- _Brief_
Give again, word for word, every line below from the one that has "Pracovní doba" through the one that has "Zkrácený pracovní poměr (např. 6 h denně)", both included, and no others.

(Collected data)
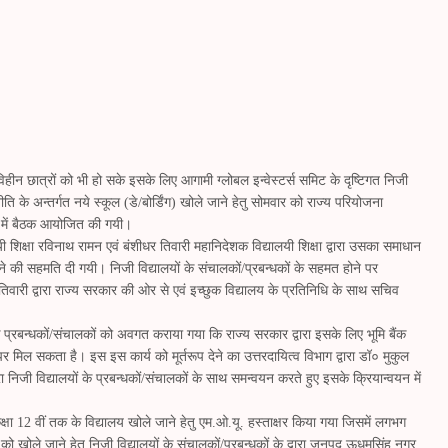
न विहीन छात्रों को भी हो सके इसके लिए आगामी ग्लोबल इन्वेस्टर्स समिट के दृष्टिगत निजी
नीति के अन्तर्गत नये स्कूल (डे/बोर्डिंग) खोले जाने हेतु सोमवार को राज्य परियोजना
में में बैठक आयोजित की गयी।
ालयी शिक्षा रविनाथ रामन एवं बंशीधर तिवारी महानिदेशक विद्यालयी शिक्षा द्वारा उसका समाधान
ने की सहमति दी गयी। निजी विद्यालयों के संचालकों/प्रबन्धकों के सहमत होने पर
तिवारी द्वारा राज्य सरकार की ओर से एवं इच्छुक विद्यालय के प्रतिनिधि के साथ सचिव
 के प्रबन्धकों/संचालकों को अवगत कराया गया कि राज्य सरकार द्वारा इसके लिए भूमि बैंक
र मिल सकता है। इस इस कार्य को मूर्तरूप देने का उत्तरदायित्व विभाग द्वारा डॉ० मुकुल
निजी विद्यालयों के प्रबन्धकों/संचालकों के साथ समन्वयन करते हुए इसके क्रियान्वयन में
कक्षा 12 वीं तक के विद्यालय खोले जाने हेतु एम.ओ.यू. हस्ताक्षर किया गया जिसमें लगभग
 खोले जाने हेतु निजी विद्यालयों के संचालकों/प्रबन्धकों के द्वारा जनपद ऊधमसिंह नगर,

---

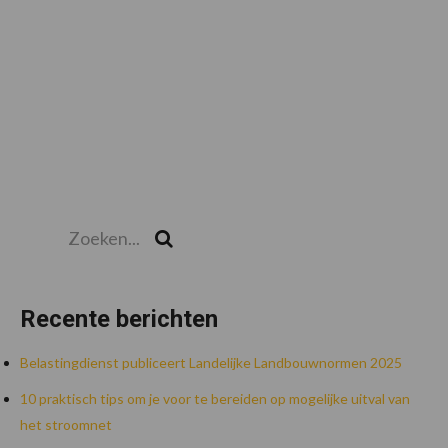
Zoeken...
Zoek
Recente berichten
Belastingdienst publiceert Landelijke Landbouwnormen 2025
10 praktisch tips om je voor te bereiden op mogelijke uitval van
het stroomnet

--

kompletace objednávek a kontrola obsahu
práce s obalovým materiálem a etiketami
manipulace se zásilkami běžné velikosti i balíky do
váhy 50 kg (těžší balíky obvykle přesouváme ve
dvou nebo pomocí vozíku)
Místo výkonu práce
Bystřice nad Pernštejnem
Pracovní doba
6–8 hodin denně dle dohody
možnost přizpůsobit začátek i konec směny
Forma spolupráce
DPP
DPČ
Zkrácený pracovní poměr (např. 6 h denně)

- _Solved problem_
Pracovní doba
6–8 hodin denně dle dohody
možnost přizpůsobit začátek i konec směny
Forma spolupráce
DPP
DPČ
Zkrácený pracovní poměr (např. 6 h denně)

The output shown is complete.